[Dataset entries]
═══

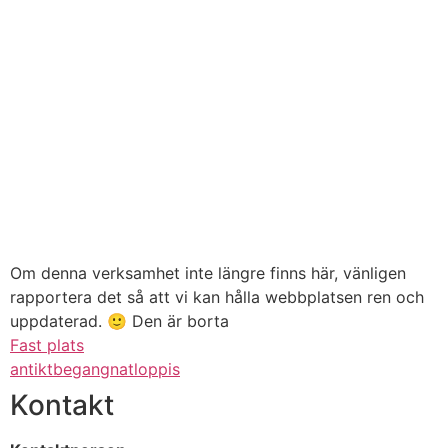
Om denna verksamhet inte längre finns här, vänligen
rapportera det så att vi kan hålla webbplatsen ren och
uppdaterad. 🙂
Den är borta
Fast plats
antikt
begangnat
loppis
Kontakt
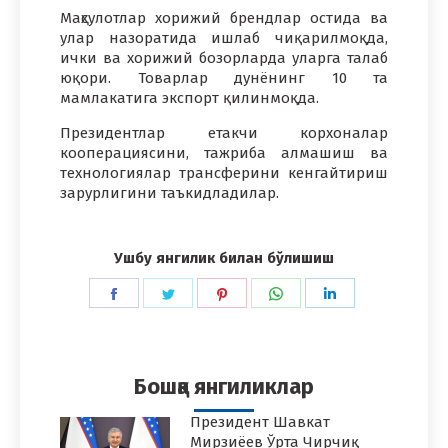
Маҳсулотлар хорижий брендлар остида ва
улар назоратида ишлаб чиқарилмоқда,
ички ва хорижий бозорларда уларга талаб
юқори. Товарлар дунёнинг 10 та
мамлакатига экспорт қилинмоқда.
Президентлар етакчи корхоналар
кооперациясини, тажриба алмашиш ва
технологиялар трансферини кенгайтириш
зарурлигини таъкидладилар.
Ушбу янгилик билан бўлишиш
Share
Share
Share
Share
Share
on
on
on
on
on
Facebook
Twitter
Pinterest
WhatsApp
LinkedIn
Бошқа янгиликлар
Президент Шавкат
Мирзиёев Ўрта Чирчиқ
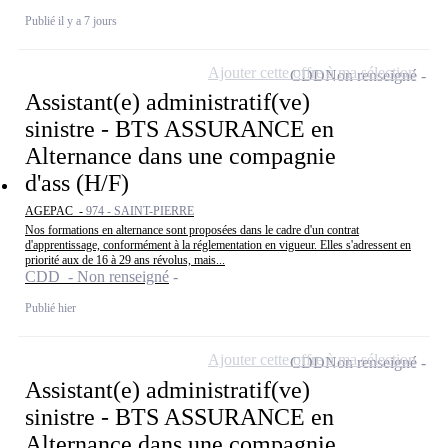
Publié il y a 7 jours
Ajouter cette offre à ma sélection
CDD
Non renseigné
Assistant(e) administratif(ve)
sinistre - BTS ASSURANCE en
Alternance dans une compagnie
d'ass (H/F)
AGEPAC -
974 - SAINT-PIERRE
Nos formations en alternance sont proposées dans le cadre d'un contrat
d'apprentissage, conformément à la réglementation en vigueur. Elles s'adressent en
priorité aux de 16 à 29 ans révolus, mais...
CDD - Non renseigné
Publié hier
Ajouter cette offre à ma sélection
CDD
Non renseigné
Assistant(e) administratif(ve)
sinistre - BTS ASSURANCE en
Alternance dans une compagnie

═══

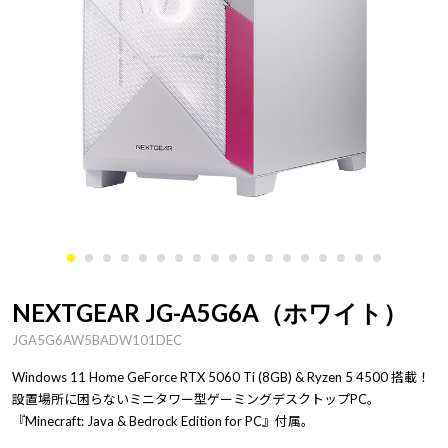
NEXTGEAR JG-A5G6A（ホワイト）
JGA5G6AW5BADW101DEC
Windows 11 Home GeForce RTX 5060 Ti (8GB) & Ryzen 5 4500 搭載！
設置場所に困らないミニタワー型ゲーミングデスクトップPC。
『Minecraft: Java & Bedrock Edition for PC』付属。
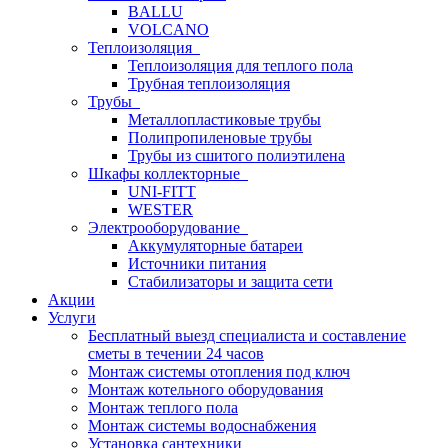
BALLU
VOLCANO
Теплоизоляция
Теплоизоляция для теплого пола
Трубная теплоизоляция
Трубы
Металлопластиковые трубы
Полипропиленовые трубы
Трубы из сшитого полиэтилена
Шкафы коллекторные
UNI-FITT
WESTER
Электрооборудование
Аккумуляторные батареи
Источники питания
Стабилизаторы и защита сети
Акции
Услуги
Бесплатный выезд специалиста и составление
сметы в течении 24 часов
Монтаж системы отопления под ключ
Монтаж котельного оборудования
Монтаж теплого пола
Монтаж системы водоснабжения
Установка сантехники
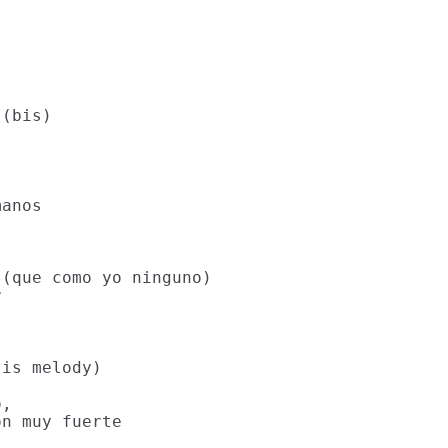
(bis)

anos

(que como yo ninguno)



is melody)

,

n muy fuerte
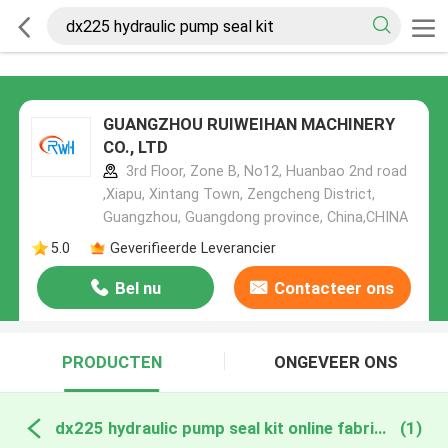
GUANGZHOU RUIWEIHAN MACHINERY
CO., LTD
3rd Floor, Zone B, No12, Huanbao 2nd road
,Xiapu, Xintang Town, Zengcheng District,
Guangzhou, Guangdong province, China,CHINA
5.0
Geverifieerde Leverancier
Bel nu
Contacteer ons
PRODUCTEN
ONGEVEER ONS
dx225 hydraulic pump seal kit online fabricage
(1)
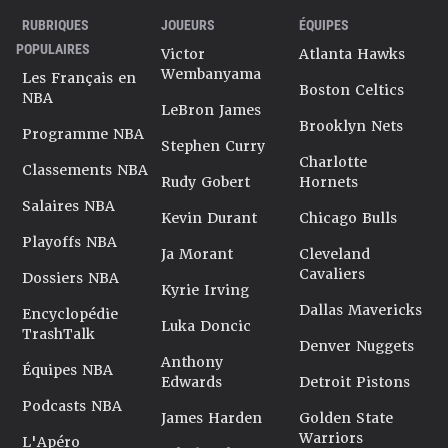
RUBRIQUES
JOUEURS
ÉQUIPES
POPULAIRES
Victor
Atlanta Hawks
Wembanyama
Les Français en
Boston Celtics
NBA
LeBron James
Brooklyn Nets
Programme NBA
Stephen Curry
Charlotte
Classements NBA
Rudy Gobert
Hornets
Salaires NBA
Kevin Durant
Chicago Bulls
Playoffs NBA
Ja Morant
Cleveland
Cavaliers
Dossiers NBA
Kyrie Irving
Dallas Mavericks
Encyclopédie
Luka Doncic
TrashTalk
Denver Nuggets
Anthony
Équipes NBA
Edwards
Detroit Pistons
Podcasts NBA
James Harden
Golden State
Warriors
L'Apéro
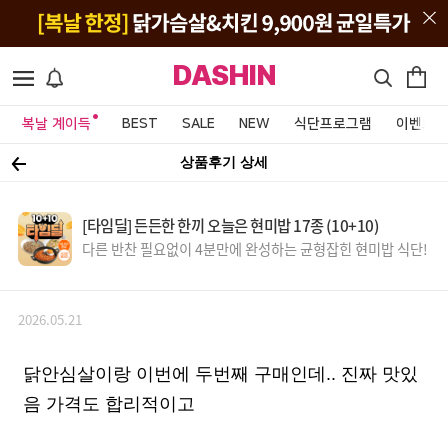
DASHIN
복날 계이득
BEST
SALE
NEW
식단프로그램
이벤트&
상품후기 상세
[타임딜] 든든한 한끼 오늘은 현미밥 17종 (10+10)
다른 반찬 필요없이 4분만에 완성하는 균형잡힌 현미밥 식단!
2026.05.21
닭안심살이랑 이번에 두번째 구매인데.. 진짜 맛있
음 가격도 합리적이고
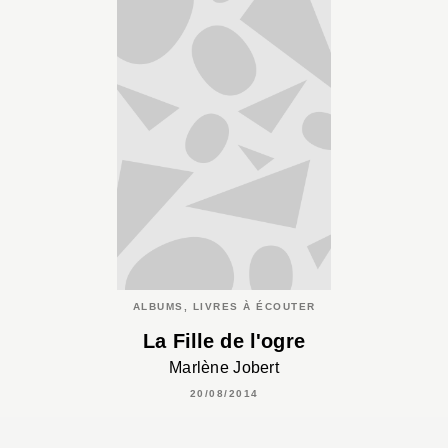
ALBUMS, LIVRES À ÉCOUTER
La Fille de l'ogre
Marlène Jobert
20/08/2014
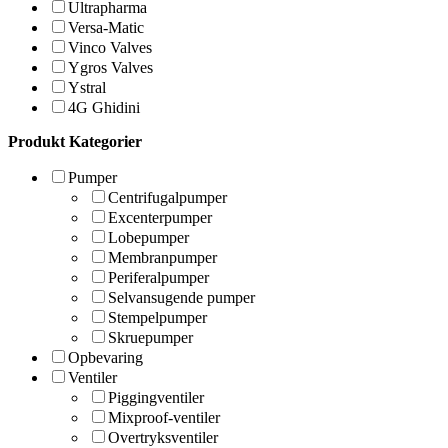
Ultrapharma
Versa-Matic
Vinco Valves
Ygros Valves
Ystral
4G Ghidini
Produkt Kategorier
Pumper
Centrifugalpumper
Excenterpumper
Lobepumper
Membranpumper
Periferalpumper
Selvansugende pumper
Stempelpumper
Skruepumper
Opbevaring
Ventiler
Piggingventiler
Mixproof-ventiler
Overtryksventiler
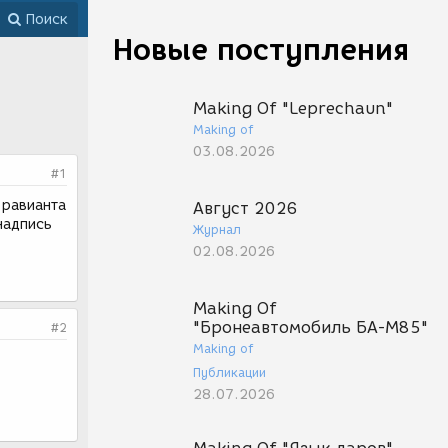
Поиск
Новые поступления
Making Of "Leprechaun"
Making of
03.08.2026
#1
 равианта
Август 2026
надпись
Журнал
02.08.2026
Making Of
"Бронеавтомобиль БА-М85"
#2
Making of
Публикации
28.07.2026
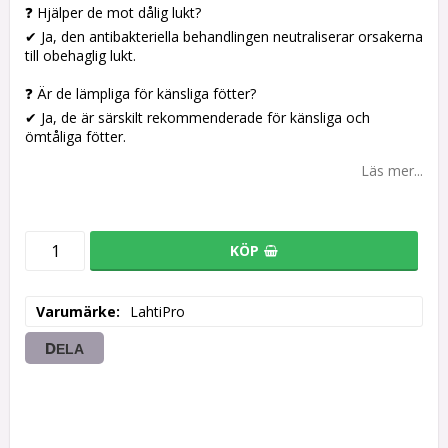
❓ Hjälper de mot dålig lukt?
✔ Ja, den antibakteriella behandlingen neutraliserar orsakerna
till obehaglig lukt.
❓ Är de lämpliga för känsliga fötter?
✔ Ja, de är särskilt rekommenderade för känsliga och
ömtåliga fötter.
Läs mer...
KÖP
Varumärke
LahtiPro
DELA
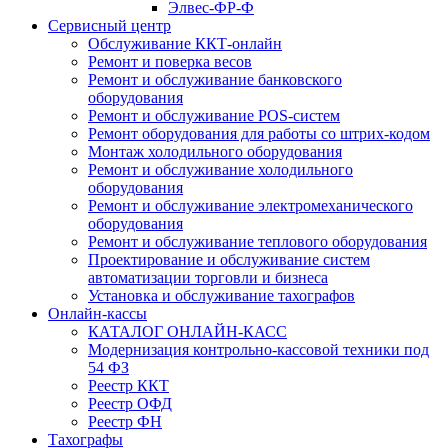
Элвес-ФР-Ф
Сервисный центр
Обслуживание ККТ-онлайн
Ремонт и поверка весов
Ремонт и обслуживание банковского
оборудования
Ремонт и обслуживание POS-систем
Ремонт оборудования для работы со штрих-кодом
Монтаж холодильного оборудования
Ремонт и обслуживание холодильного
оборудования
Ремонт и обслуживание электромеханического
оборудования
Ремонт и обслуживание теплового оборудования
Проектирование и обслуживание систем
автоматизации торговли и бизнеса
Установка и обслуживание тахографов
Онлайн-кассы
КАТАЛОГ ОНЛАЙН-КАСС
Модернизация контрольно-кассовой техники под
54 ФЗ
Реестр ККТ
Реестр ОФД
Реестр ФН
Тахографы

═══

> Activity: From the records above, transcribe exactly the lines starting at the one containing "3rd Floor, Zone B, No12, Huanbao 2nd road" and ending at the one containing "mot dålig lukt?". Skip the pictures.

> Exercise solution:
3rd Floor, Zone B, No12, Huanbao 2nd road
,Xiapu, Xintang Town, Zengcheng District,
Guangzhou, Guangdong province, China,CHINA
5.0
Geverifieerde Leverancier
Bel nu
Contacteer ons
PRODUCTEN
ONGEVEER ONS
dx225 hydraulic pump seal kit online fabricage
(1)
RUBRIQUES
JOUEURS
ÉQUIPES
POPULAIRES
Victor
Atlanta Hawks
Wembanyama
Les Français en
Boston Celtics
NBA
LeBron James
Brooklyn Nets
Programme NBA
Stephen Curry
Charlotte
Classements NBA
Rudy Gobert
Hornets
Salaires NBA
Kevin Durant
Chicago Bulls
Playoffs NBA
Ja Morant
Cleveland
Cavaliers
Dossiers NBA
Kyrie Irving
Dallas Mavericks
Encyclopédie
Luka Doncic
TrashTalk
Denver Nuggets
Anthony
Équipes NBA
Edwards
Detroit Pistons
Podcasts NBA
James Harden
Golden State
Warriors
L'Apéro
DASHIN
복날 계이득
BEST
SALE
NEW
식단프로그램
이벤트&
상품후기 상세
[타임딜] 든든한 한끼 오늘은 현미밥 17종 (10+10)
다른 반찬 필요없이 4분만에 완성하는 균형잡힌 현미밥 식단!
2026.05.21
닭안심살이랑 이번에 두번째 구매인데.. 진짜 맛있
음 가격도 합리적이고
ALBUMS, LIVRES À ÉCOUTER
La Fille de l'ogre
Marlène Jobert
20/08/2014
Ultrapharma
Versa-Matic
Vinco Valves
Ygros Valves
Ystral
4G Ghidini
Produkt Kategorier
Pumper
Centrifugalpumper
Excenterpumper
Lobepumper
Membranpumper
Periferalpumper
Selvansugende pumper
Stempelpumper
Skruepumper
Opbevaring
Ventiler
Piggingventiler
Mixproof-ventiler
Overtryksventiler
Поиск
Новые поступления
Making Of "Leprechaun"
Making of
03.08.2026
#1
 равианта
Август 2026
надпись
Журнал
02.08.2026
Making Of
"Бронеавтомобиль БА-М85"
#2
Making of
Публикации
28.07.2026
❓ Hjälper de mot dålig lukt?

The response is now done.